Für die meisten Jurastudenten dürfte die Entscheidung, zwei Auslandssemester in Athen verbringen zu wollen, eine ziemlich exotische Wahl darstellen. Gerade dies reizte clavisto-Talent Andreas Betzelt aber. Insbesondere eine nicht allzu verbreitete Sprache zu erlernen und Einblicke in ein Rechtssystem zu bekommen, von dem viele deutsche Juristen keine Vorstellung haben dürften, führten zu seinem Entschluss, für ein Jahr Erasmus-Student an der Universität Athen zu werden.

Sprachkurs auf Kreta
Bevor ich überhaupt nach Athen kam, entschied ich mich, einen sechswöchigen EILC Intensivsprachkurs in Rethymnon, auf Kreta, von Anfang August bis Mitte September 2013 zu absolvieren. Zwar hatte ich in Deutschland einen Griechischsprachkurs absolviert. Dennoch hätte ich keine bessere Entscheidung treffen können. Auch wenn das Programm hart und mit viel Fleiß verbunden war, war es mir Mitte September möglich, mit den Griechen in ihrer eigenen Sprache zu kommunizieren. Eine gute Basis für das weitere Jahr.

Ankunft in AthenAm 19. September 2013 landete ich am Flughafen von Athen. Da meine Eltern in Berlin wohnen, gab es sowohl von Berlin nach Athen als auch von Berlin nach Kreta relativ billige Flüge (Easyjet). Empfehlenswert ist im Frühling und Sommer auch Ryanair, die innerhalb Griechenlands für teilweise zwanzig Euro Flüge anbieten, wenn man längerfristig bucht. Ich habe die ersten vier Nächte bei einem Freund in Athen gewohnt, es gibt jedoch auch sehr günstige Hostels, in denen man sich in den ersten paar Tagen für die Wohnungssuche einquartieren kann.

Wohnungssuche

Die Wohnungssuche in Athen bereitet einem nur insofern Mühe, als dass man die Stadt und Gegenden noch nicht gut kennt. Ich würde empfehlen, einen paar Spaziergänge durch die Innenstadt zu machen, um zu sehen, welche Gebiete einem zusagen, und welche nicht. Möglich ist auch im Voraus zu buchen. Allerdings sind die Wohnungspreise deutlich höher. Die meisten waren jedoch mit diesen Wohnungen zufrieden.
Ich selber habe mich auf Facebook umgeschaut, wo es diverse Gruppen für Erasmusstudierende und Wohnungssuchende in Athen gibt.
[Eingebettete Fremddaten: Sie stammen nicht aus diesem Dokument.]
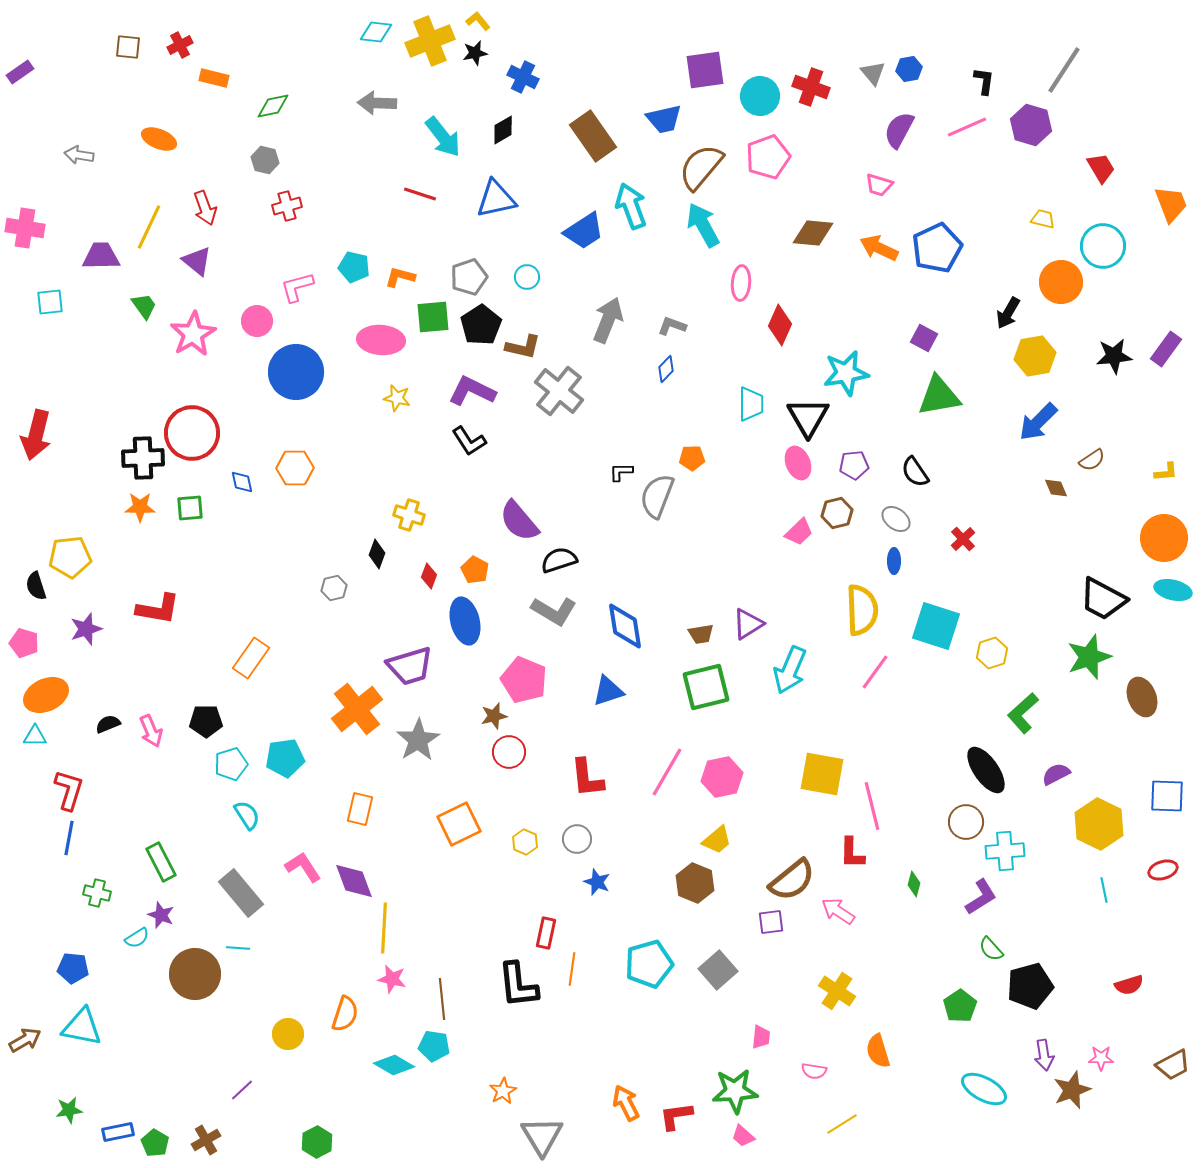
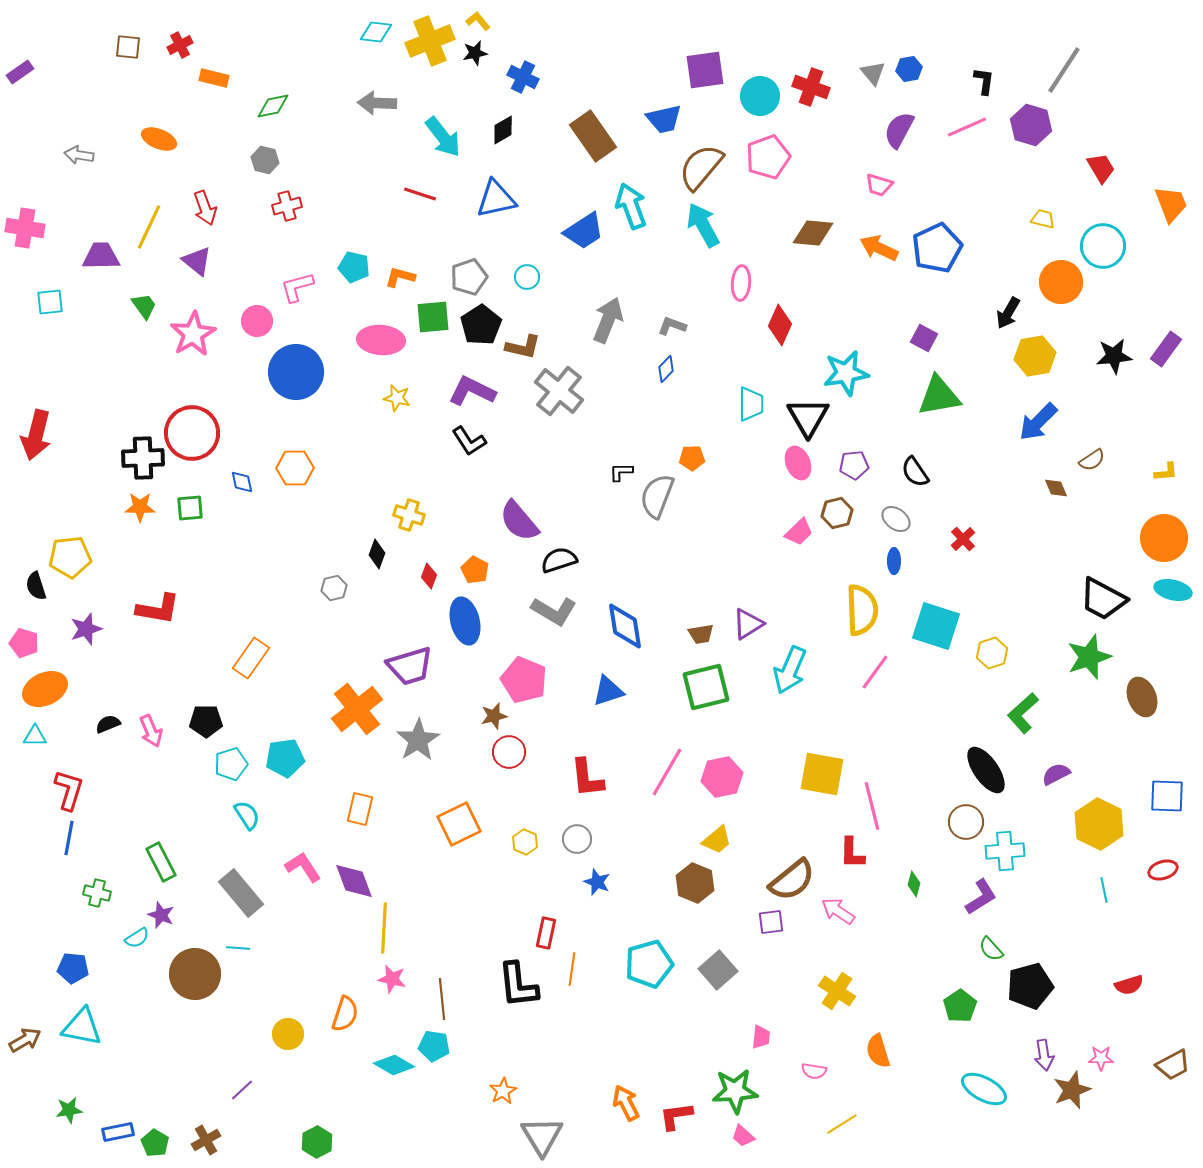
orange ellipse at (46, 695): moved 1 px left, 6 px up
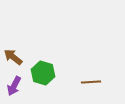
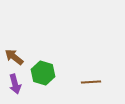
brown arrow: moved 1 px right
purple arrow: moved 1 px right, 2 px up; rotated 42 degrees counterclockwise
Dort findet man meiner Erfahrung nach relativ schnell etwas. Bei mir hat es vier Tage gedauert, dann hatte ich ein angenehmes Zimmer in einer Wohngemeinschaft zu dritt in Pangrati, einer sehr angenehmen Wohngegend. Zur Universität Athen waren es zwanzig Minuten zu Fuß. Es ist sehr hilfreich, sich gleich in den ersten Tagen eine Prepaid-Karte für das Telefonieren zu besorgen. Ich selber würde Vodafone empfehlen. Telefonieren und Surfen ist in Griechenland sehr viel billiger und für Studenten gibt es unzählige Ermäßigungen.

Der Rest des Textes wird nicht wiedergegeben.